I gasp. "Your step dad did that to you." My ears are ringing and there's a churning in my gut. "He hits you?"
"No, not really. This isn't his usual style." I open my mouth to protest. "Hey, I'm not about to defend him, but he's only gotten handsy with me one other time." A long finger traces the jagged scar that does nothing to mar the beauty of his face. If anything it adds strength to his fine features. "Don't get me wrong. He's a controlling asshole, but this was more of an accident. He didn't like my attitude, so we got up in each others faces. I think his scared of me now." A dark grin twists his mouth with delight. "I got in his face to tell him off and he shoved me away. It was stupid. I tripped on a plant pot behind me and smacked my head when I went down."
"That's still not ok, Sebastian. He shouldn't be laying hands on you at all. Ever. What about your mom, Bria?" His sister is slim and delicate especially compared to his bulk.
He shakes his head, running his free hand through his hair. I want to reach out and still the slight tremble i can see is shaking his usual confidence, but I don't really know if that's my place. "Bria swears up and down that he's never laid a hand on her.
I believe her but if I ever found out he'd damaged a hair on my baby sisters head. I'd be working out in a prison gym rather than a college one."
"Oh, Sebastian. I'm so sorry for everything. You didn't deserve any of that. I still don't understand what any of this has to do with us." I could have helped him. I could have been there for him.
"He might not hit me, but he's not good. He's controlling. He wants everything his way and he wants everyone around him to fall in line. He says things..." His voice is coming out in a croak now. "He's diminished my mother to a shadow of who she used to be. He pushed me so hard that I almost turned my back on hockey, but there's no way I'd let him take my dream from me."
I nod, sensing he might not be able to finish if I express my sympathy.
"I couldn't bring anyone into that house. There are already two people in that house I can't protect.

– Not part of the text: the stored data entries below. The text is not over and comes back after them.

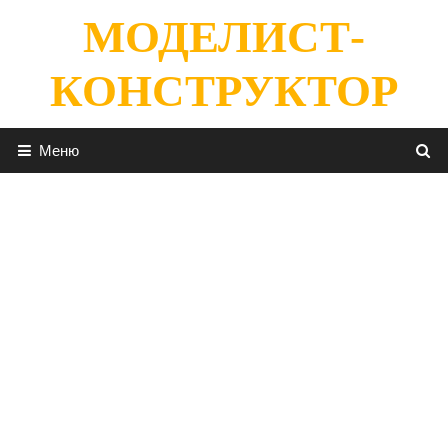
Перейти
МОДЕЛИСТ-
к
содержимому
КОНСТРУКТОР
Меню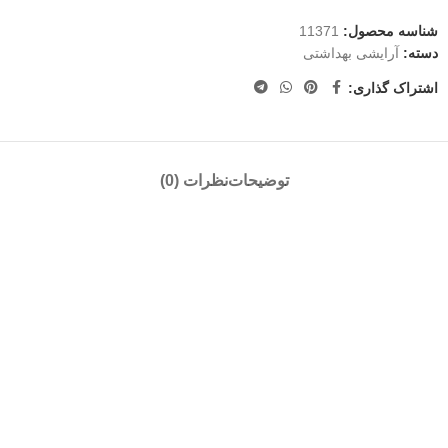
شناسه محصول:
11371
دسته:
آرایشی بهداشتی
اشتراک گذاری:
توضیحات
نظرات (0)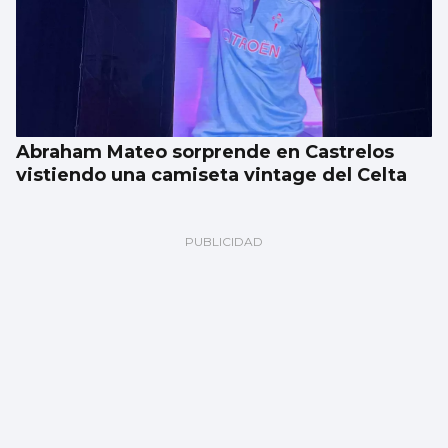
Abraham Mateo sorprende en Castrelos
vistiendo una camiseta vintage del Celta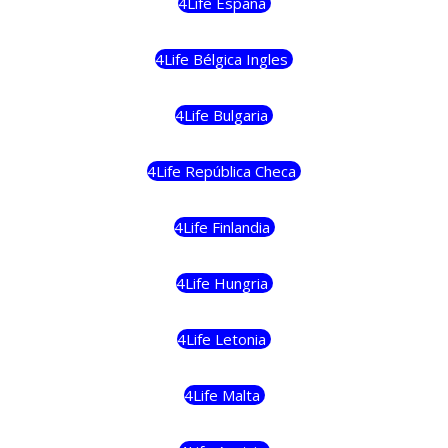
4Life España
4Life Bélgica Ingles
4Life Bulgaria
4Life República Checa
4Life Finlandia
4Life Hungria
4Life Letonia
4Life Malta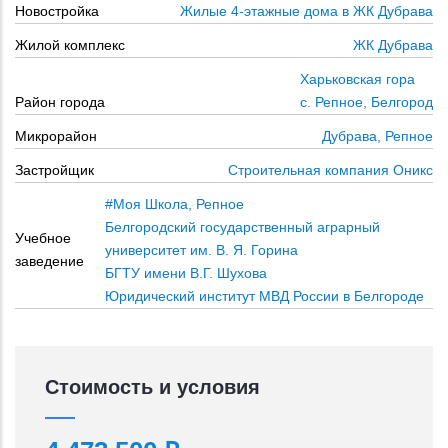
Новостройка
Жилые 4-этажные дома в ЖК Дубрава
Жилой комплекс
ЖК Дубрава
Харьковская гора
Район города
с. Репное, Белгород
Микрорайон
Дубрава, Репное
Застройщик
Строительная компания Оникс
#Моя Школа, Репное
Белгородский государственный аграрный
Учебное
университет им. В. Я. Горина
заведение
БГТУ имени В.Г. Шухова
Юридический институт МВД России в Белгороде
Стоимость и условия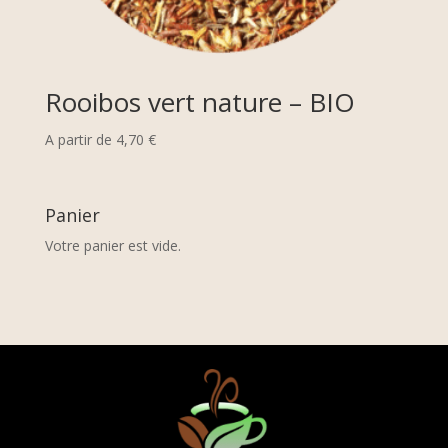
Rooibos vert nature – BIO
A partir de
4,70
€
Panier
Votre panier est vide.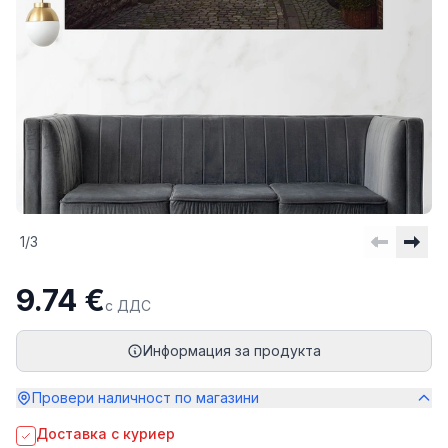
1
/
3
9.74 €
с ДДС
Информация за продукта
Провери наличност по магазини
Доставка с куриер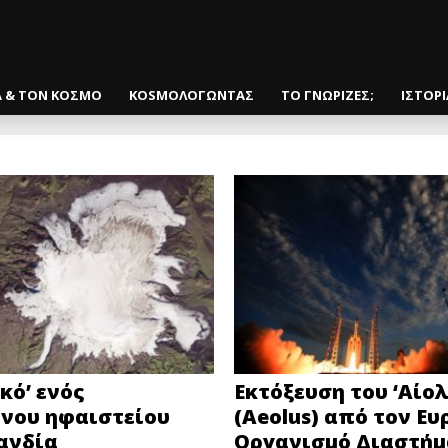
Α & ΤΟΝ ΚΟΣΜΟ
KOSMOΛΟΓΩΝΤΑΣ
ΤΟ ΓΝΩΡΙΖΕΣ;
ΙΣΤΟΡ
κό’ ενός
Εκτόξευση του ‘Αίολ
υνου ηφαιστείου
(Aeolus) από τον Ε
ανδία
Οργανισμό Διαστήμ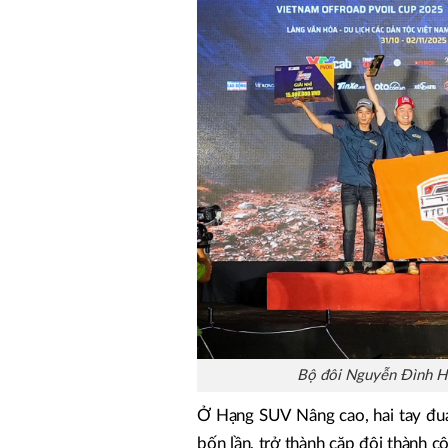
Bộ đôi Nguyễn Đình Hi
Ở Hạng SUV Nâng cao, hai tay đua
bốn lần, trở thành cặp đôi thành cô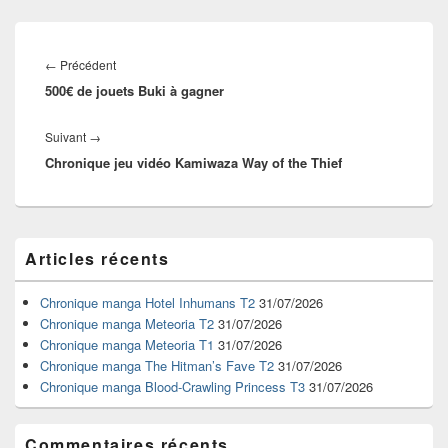
Navigation
de
Article
←
Précédent
l’article
500€ de jouets Buki à gagner
précédent :
Article
Suivant
→
Chronique jeu vidéo Kamiwaza Way of the Thief
suivant :
Zone
Articles récents
principale
de
widget
Chronique manga Hotel Inhumans T2
31/07/2026
pour
Chronique manga Meteoria T2
31/07/2026
la
Chronique manga Meteoria T1
31/07/2026
barre
Chronique manga The Hitman’s Fave T2
31/07/2026
latérale
Chronique manga Blood-Crawling Princess T3
31/07/2026
Commentaires récents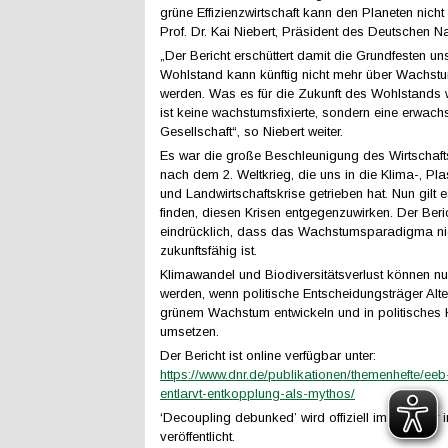
grüne Effizienzwirtschaft kann den Planeten nicht 
Prof. Dr. Kai Niebert, Präsident des Deutschen Na
„Der Bericht erschüttert damit die Grundfesten uns
Wohlstand kann künftig nicht mehr über Wachstu
werden. Was es für die Zukunft des Wohlstands w
ist keine wachstumsfixierte, sondern eine erwach
Gesellschaft“, so Niebert weiter.
Es war die große Beschleunigung des Wirtscha
nach dem 2. Weltkrieg, die uns in die Klima-, Plas
und Landwirtschaftskrise getrieben hat. Nun gilt
finden, diesen Krisen entgegenzuwirken. Der Beric
eindrücklich, dass das Wachstumsparadigma ni
zukunftsfähig ist.
Klimawandel und Biodiversitätsverlust können n
werden, wenn politische Entscheidungsträger Alte
grünem Wachstum entwickeln und in politisches
umsetzen.
Der Bericht ist online verfügbar unter:
https://www.dnr.de/publikationen/themenhefte/eeb-
entlarvt-entkopplung-als-mythos/
‘Decoupling debunked’ wird offiziell im Oktober 
veröffentlicht.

Until next year. I'm going to get a contract and pay for Bria to go to school. She won't have to rely on him for money, and she'll be free. My mom. I can't do anything for her. I've tried. You have to believe me. I've tried to tell her to get help. To get away from him, but she won't."
His throat is working hard like he's trying to keep in tears, and the eyes he turns to me are glossy with tears he won't let fall. "Things had already gotten bad that last year we had together, and then he decided to send me off to that snooty private high school. It was hell. You'd think I could have fit in. I was a jock, but I was also a nerd, so I never fit in anywhere. And their hockey team was a bunch of rich fucks who would rather talk about playing hockey then actually play the game. I hated every minute of my time there. The only thing about their team being so shitty was that I was able to convince Larry to let me go back the public school. They trounced us enough times in hockey that he saw the validity of my argument. After all, he wants a winner in the family. He wants me to get an NHL contract and then he can show me off to his rich colleagues. Jokes on him. Once I get that contract I'm never looking back. I'll take care of Bria and do whatever I can for my mom, but I'm out of his life."
"Is that why you went for dinner the other night? Did he force you into it?"
"Yeah. Unfortunately until I get away from him I'm still somewhat financially dependent on the fucker. I got a partial hockey scholarship but I've been stuck. If I got a part time job my grades and hockey would suffer.
"I get it. I get why you're so angry. I wish there was something, anything i could do for you but i still don't understand why you turned on me like that. Wouldn't it have been nice to have someone on your side."
"It would have been, but I couldn't risk it. I'd built up such a hard shell to hide away all the parts of me that might tempt bullies and you were part of that. But even more I couldn't risk you. I couldn't risk you ending up on his radar. If he had ever said anything negative to you in person, I couldn't have taken it."